Traditional collaborative filtering and ID models struggle to handle multimodal information such as product images and user reviews. Multimodal recommendation systems integrate multiple modalities like vision and text to build more comprehensive user interest models, which have become a key technology for improving experiences in e-commerce and other fields. This project provides a learning path from traditional to cutting-edge technologies.
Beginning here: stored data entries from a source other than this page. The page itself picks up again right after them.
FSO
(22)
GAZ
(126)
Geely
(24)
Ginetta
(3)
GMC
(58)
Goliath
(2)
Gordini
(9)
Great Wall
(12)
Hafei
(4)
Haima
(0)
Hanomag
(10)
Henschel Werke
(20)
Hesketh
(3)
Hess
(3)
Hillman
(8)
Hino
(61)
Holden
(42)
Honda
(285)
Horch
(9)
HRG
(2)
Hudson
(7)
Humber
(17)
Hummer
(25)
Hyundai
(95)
## Methodology: Detailed Explanation of Three-Layer Technical Architecture

The project adopts a progressive architecture:
1. **LightGBM Baseline**: Process structured features and provide a performance benchmark;
2. **CLIP and Sentence-BERT Fusion**: Use pre-trained models to extract semantic vectors from product images and text;
3. **Deep Models**: Include end-to-end architectures such as two-tower models, multimodal fusion networks, sequence models, and graph neural networks.
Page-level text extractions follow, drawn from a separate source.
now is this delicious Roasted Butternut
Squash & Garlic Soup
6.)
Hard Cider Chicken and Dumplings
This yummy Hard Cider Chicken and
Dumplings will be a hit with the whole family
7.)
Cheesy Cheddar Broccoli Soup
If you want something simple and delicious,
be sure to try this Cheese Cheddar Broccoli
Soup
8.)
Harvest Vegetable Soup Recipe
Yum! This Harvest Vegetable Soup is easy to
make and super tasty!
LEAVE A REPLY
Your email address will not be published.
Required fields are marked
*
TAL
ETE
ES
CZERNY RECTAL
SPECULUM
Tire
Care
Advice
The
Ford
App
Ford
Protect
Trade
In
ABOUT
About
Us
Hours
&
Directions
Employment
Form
## Evidence: Dataset and Experimental Result Analysis

**Dataset**: Uses the Amazon Reviews 2023 Beauty category, including user-item interactions, product metadata, images, and review text;
**Experimental Results**: Through comparisons of metrics like CTR and NDCG, the performance of each layer of the model gradually improves; Ablation experiments show that the visual modality is important for the beauty category, and the text modality has strong interpretability.

## Conclusion: Project Value and Technical Summary

This project provides a complete multimodal recommendation learning case, demonstrates the technical evolution path, and offers reproducible code and experimental design for developers. It conveys systematic engineering thinking and helps understand the expansion of the boundaries of recommendation technology.

## Recommendations: Key Strategies for Multimodal Recommendation Practice

1. Use transfer learning with pre-trained models to improve performance;
2. Choose appropriate multimodal fusion strategies based on data and resources;
3. Adopt a progressive development path from baseline to complex models to reduce risks.